→ About this exercise
The answer must consist of every line from the data that holds the string "Back".

→ Data provided
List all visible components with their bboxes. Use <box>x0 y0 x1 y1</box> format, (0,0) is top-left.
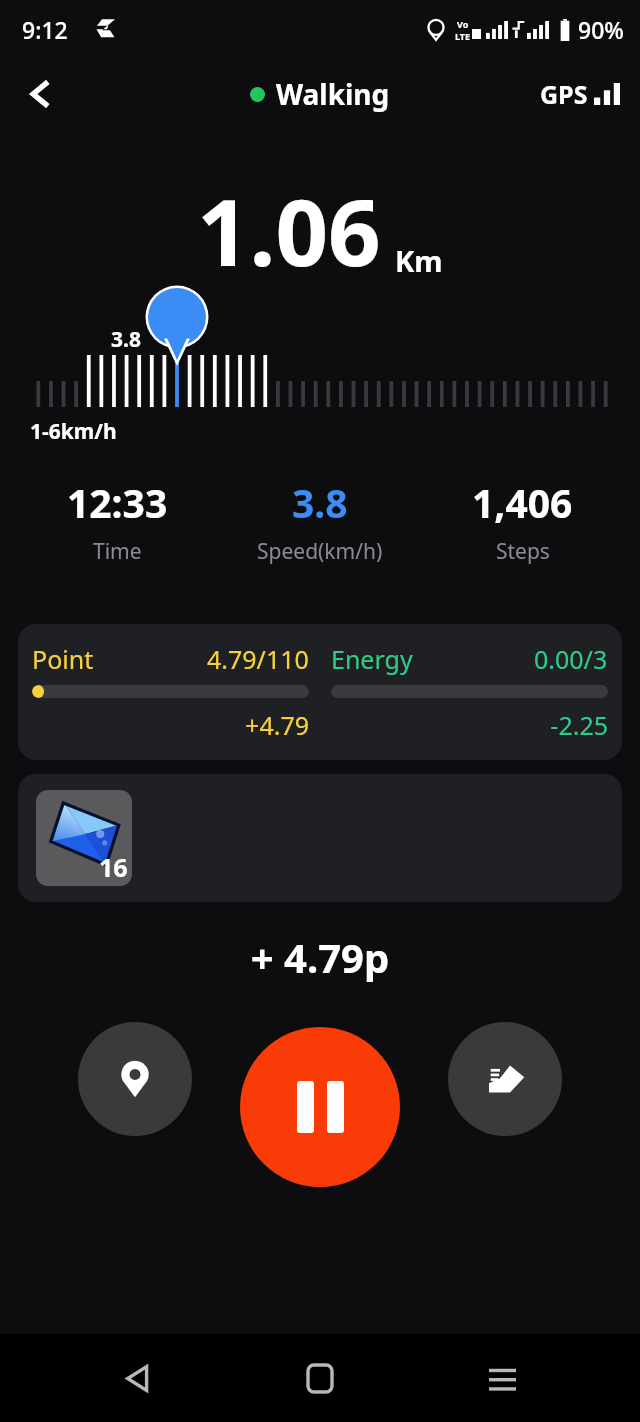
button[interactable]: 3.8 <box>218 476 421 566</box>
staticText: Steps <box>496 537 550 566</box>
staticText: 16 <box>99 850 128 884</box>
staticText: -2.25 <box>331 708 608 742</box>
button[interactable]: 16 <box>18 774 622 902</box>
button[interactable]: Home <box>276 1334 364 1422</box>
staticText: 1,406 <box>472 476 573 529</box>
staticText: 1.06 <box>197 168 381 293</box>
button[interactable]: Back <box>94 1334 182 1422</box>
staticText: 9:12 <box>22 14 68 45</box>
staticText: 4.79/110 <box>207 642 309 676</box>
button[interactable]: Point <box>18 624 622 760</box>
staticText: Km <box>395 241 443 280</box>
button[interactable]: GPS <box>540 77 620 111</box>
staticText: 0.00/3 <box>534 642 608 676</box>
staticText: Vo <box>457 18 469 30</box>
button[interactable]: Activity type <box>448 1022 562 1136</box>
button[interactable]: 12:33 <box>16 476 218 566</box>
staticText: Speed(km/h) <box>257 537 383 566</box>
staticText: Point <box>32 642 94 676</box>
staticText: LTE <box>455 30 471 42</box>
staticText: +4.79 <box>32 708 309 742</box>
button[interactable]: Walking <box>250 75 390 113</box>
staticText: Energy <box>331 642 413 676</box>
staticText: 12:33 <box>67 476 168 529</box>
button[interactable]: Pause <box>240 1027 400 1187</box>
button[interactable]: Location <box>78 1022 192 1136</box>
staticText: 1-6km/h <box>30 417 117 446</box>
staticText: Time <box>93 537 142 566</box>
staticText: Walking <box>276 75 390 113</box>
staticText: + 4.79p <box>0 930 640 984</box>
button[interactable]: Recent apps <box>458 1334 546 1422</box>
staticText: 3.8 <box>292 476 348 529</box>
button[interactable]: 1,406 <box>421 476 624 566</box>
staticText: GPS <box>540 77 588 111</box>
staticText: 90% <box>578 14 624 45</box>
staticText: 3.8 <box>111 325 141 354</box>
button[interactable]: Back <box>12 66 68 122</box>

→ The completed task
button[interactable]: Back <box>94 1334 182 1422</box>
button[interactable]: Back <box>12 66 68 122</box>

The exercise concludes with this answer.